* [REQUIREMENT]
Skip the pictures and copy all the data that follows exactly.

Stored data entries

________________________

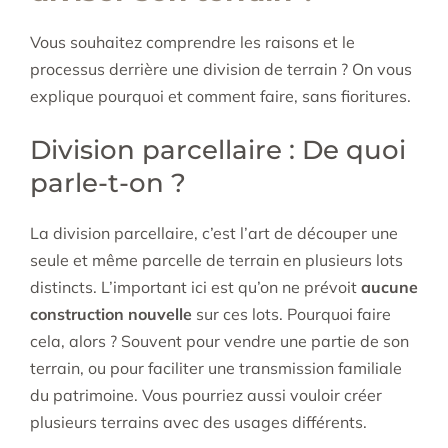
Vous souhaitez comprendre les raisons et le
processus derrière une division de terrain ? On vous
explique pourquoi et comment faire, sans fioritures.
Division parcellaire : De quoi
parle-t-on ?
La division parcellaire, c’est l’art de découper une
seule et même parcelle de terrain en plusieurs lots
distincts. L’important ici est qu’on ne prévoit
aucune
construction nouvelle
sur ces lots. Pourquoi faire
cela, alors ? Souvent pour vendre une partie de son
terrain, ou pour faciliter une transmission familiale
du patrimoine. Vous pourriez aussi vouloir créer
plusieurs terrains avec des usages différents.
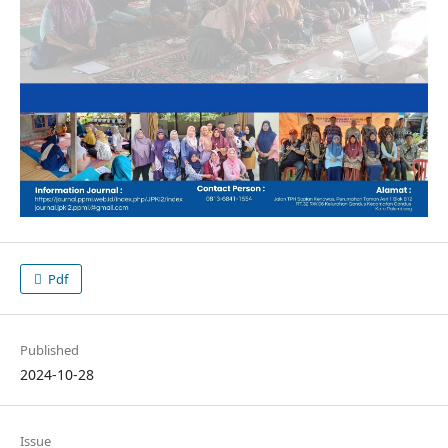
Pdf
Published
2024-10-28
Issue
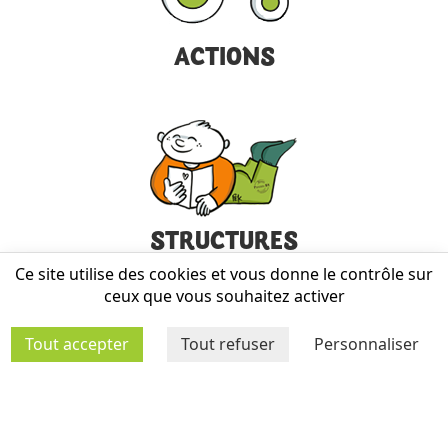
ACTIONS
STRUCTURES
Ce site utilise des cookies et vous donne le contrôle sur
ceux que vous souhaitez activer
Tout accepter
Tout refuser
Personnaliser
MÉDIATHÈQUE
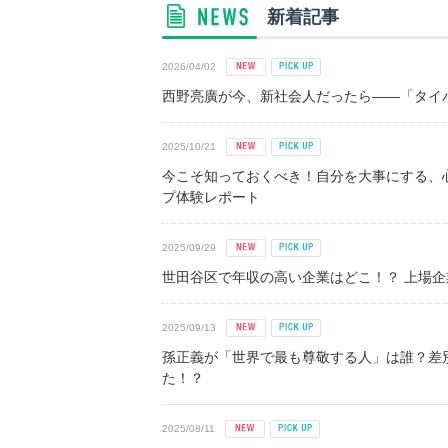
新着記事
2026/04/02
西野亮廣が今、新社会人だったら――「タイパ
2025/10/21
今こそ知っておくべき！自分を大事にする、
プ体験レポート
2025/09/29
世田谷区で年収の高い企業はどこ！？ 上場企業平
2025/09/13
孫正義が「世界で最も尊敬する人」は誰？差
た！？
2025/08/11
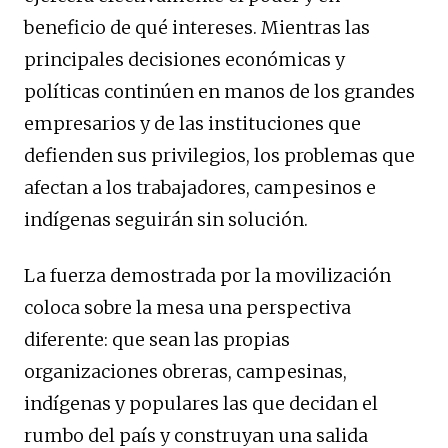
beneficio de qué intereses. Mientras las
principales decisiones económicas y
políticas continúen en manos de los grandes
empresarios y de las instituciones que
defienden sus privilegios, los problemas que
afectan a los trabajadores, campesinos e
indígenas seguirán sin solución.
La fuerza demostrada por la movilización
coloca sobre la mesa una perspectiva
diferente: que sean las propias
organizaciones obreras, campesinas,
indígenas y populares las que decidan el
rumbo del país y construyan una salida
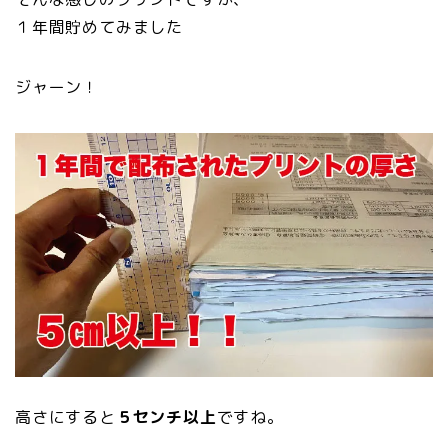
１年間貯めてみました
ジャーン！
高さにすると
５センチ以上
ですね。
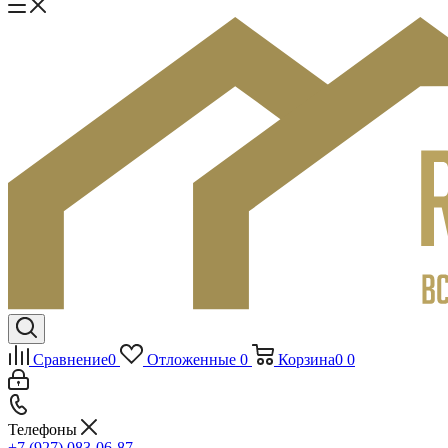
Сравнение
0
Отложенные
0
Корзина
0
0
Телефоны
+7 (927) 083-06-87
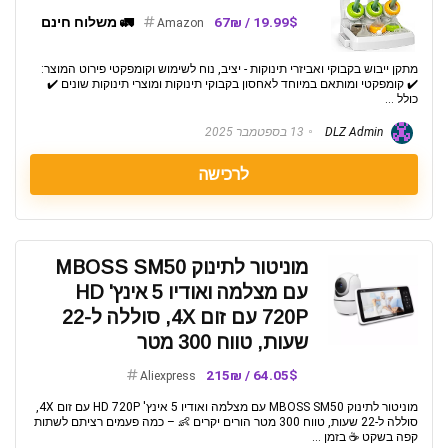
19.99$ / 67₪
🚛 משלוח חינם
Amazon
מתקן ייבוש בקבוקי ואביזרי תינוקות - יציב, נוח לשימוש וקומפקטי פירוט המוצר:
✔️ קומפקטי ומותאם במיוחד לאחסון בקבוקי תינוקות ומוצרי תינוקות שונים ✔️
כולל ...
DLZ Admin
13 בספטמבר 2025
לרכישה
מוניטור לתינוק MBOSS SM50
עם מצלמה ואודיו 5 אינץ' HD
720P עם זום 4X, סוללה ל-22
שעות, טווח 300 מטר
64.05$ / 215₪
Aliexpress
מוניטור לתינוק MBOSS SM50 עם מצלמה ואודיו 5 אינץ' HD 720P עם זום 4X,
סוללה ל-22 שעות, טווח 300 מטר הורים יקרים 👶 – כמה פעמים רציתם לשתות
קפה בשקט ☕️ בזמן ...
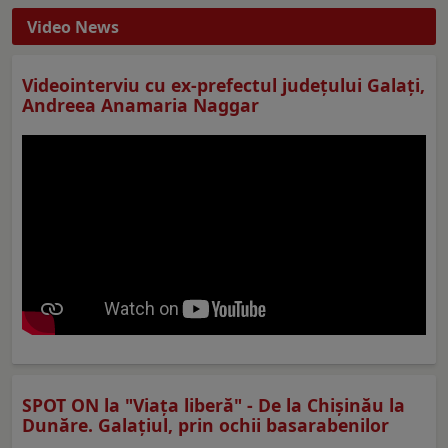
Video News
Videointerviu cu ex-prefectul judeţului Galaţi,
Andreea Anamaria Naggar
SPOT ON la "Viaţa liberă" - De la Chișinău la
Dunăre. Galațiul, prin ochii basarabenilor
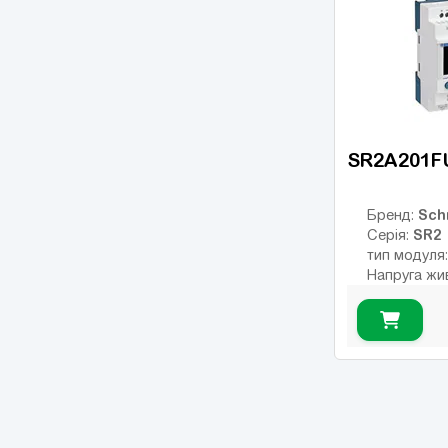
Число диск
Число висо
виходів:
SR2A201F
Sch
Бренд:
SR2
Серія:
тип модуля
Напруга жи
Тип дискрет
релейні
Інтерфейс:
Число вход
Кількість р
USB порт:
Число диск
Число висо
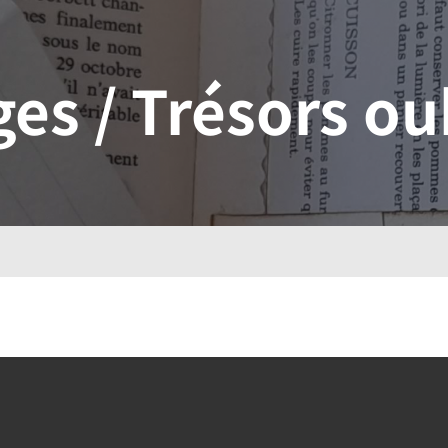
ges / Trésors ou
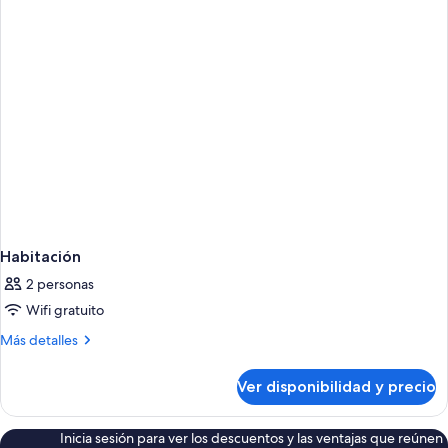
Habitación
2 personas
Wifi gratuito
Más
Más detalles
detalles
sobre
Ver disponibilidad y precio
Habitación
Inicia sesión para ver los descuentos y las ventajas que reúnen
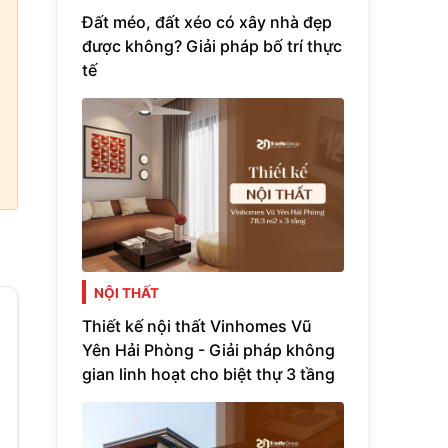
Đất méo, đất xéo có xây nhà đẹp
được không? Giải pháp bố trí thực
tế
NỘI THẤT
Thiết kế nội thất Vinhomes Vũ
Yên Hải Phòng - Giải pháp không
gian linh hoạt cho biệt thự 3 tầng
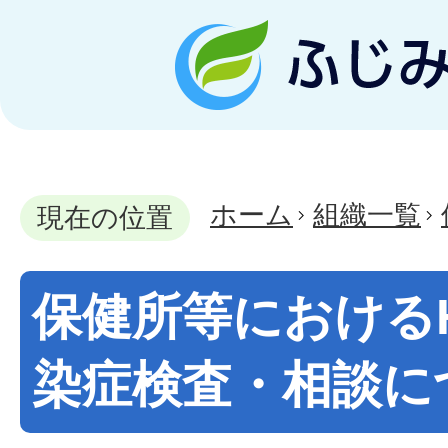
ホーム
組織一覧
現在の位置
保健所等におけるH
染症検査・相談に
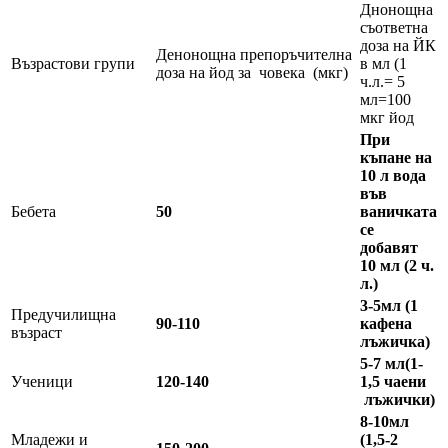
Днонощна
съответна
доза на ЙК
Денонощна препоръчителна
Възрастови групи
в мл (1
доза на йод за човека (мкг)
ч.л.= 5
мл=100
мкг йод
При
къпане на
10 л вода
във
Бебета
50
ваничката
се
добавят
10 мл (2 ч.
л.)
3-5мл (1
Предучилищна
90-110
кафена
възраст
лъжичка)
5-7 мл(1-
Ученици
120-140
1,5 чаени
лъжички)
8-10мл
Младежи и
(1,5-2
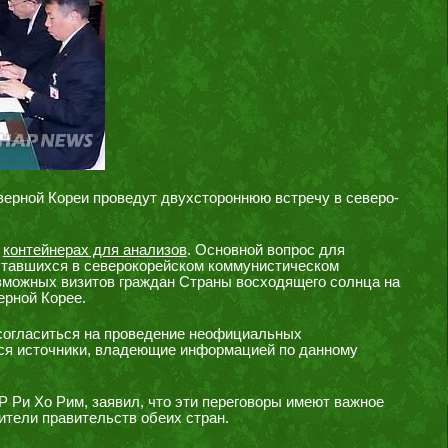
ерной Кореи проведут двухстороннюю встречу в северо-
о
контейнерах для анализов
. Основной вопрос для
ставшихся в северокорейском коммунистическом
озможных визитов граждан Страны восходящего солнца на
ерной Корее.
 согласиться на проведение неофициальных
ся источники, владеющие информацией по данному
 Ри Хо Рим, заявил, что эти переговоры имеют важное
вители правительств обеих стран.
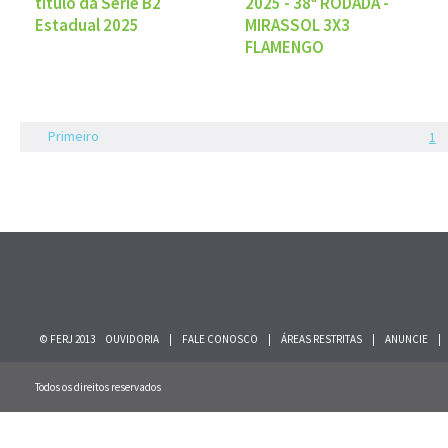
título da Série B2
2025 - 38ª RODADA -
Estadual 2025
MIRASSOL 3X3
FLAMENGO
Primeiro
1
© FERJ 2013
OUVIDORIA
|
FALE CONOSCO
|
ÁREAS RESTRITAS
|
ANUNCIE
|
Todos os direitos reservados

________________________

* [TASK OUTPUT]
Vous souhaitez comprendre les raisons et le
processus derrière une division de terrain ? On vous
explique pourquoi et comment faire, sans fioritures.
Division parcellaire : De quoi
parle-t-on ?
La division parcellaire, c’est l’art de découper une
seule et même parcelle de terrain en plusieurs lots
distincts. L’important ici est qu’on ne prévoit
aucune
construction nouvelle
sur ces lots. Pourquoi faire
cela, alors ? Souvent pour vendre une partie de son
terrain, ou pour faciliter une transmission familiale
du patrimoine. Vous pourriez aussi vouloir créer
plusieurs terrains avec des usages différents.
Pdf
Published
2024-10-28
Issue
ACTIONS
STRUCTURES
Ce site utilise des cookies et vous donne le contrôle sur
ceux que vous souhaitez activer
Tout accepter
Tout refuser
Personnaliser
MÉDIATHÈQUE
新着記事
2026/04/02
西野亮廣が今、新社会人だったら――「タイパ
2025/10/21
今こそ知っておくべき！自分を大事にする、
プ体験レポート
2025/09/29
世田谷区で年収の高い企業はどこ！？ 上場企業平
2025/09/13
孫正義が「世界で最も尊敬する人」は誰？差
た！？
2025/08/11
beneficio de qué intereses. Mientras las
principales decisiones económicas y
políticas continúen en manos de los grandes
empresarios y de las instituciones que
defienden sus privilegios, los problemas que
afectan a los trabajadores, campesinos e
indígenas seguirán sin solución.
La fuerza demostrada por la movilización
coloca sobre la mesa una perspectiva
diferente: que sean las propias
organizaciones obreras, campesinas,
indígenas y populares las que decidan el
rumbo del país y construyan una salida
１年間貯めてみました
ジャーン！
高さにすると
５センチ以上
ですね。
Сравнение
0
Отложенные
0
Корзина
0
0
Телефоны
+7 (927) 083-06-87
19.99$ / 67₪
🚛 משלוח חינם
Amazon
מתקן ייבוש בקבוקי ואביזרי תינוקות - יציב, נוח לשימוש וקומפקטי פירוט המוצר:
✔️ קומפקטי ומותאם במיוחד לאחסון בקבוקי תינוקות ומוצרי תינוקות שונים ✔️
כולל ...
DLZ Admin
13 בספטמבר 2025
לרכישה
מוניטור לתינוק MBOSS SM50
עם מצלמה ואודיו 5 אינץ' HD
720P עם זום 4X, סוללה ל-22
שעות, טווח 300 מטר
64.05$ / 215₪
Aliexpress
מוניטור לתינוק MBOSS SM50 עם מצלמה ואודיו 5 אינץ' HD 720P עם זום 4X,
סוללה ל-22 שעות, טווח 300 מטר הורים יקרים 👶 – כמה פעמים רציתם לשתות
קפה בשקט ☕️ בזמן ...
Video News
Videointerviu cu ex-prefectul judeţului Galaţi,
Andreea Anamaria Naggar
SPOT ON la "Viaţa liberă" - De la Chișinău la
Dunăre. Galațiul, prin ochii basarabenilor
Число диск
Число висо
виходів:
SR2A201F
Sch
Бренд:
SR2
Серія:
тип модуля
Напруга жи
Тип дискрет
релейні
Інтерфейс:
Число вход
Кількість р
USB порт:
Число диск
Число висо
ges / Trésors ou
Habitación
2 personas
Wifi gratuito
Más
Más detalles
detalles
sobre
Ver disponibilidad y precio
Habitación
Inicia sesión para ver los descuentos y las ventajas que reúnen
Đất méo, đất xéo có xây nhà đẹp
được không? Giải pháp bố trí thực
tế
NỘI THẤT
Thiết kế nội thất Vinhomes Vũ
Yên Hải Phòng - Giải pháp không
gian linh hoạt cho biệt thự 3 tầng
ホーム
組織一覧
現在の位置
保健所等におけるH
染症検査・相談に
Днонощна
съответна
доза на ЙК
Денонощна препоръчителна
Възрастови групи
в мл (1
доза на йод за човека (мкг)
ч.л.= 5
мл=100
мкг йод
При
къпане на
10 л вода
във
Бебета
50
ваничката
се
добавят
10 мл (2 ч.
л.)
3-5мл (1
Предучилищна
90-110
кафена
възраст
лъжичка)
5-7 мл(1-
Ученици
120-140
1,5 чаени
лъжички)
8-10мл
Младежи и
(1,5-2
ерной Кореи проведут двухстороннюю встречу в северо-
о
контейнерах для анализов
. Основной вопрос для
ставшихся в северокорейском коммунистическом
озможных визитов граждан Страны восходящего солнца на
ерной Корее.
 согласиться на проведение неофициальных
ся источники, владеющие информацией по данному
 Ри Хо Рим, заявил, что эти переговоры имеют важное
вители правительств обеих стран.
título da Série B2
2025 - 38ª RODADA -
Estadual 2025
MIRASSOL 3X3
FLAMENGO
Primeiro
1
© FERJ 2013
OUVIDORIA
|
FALE CONOSCO
|
ÁREAS RESTRITAS
|
ANUNCIE
|
Todos os direitos reservados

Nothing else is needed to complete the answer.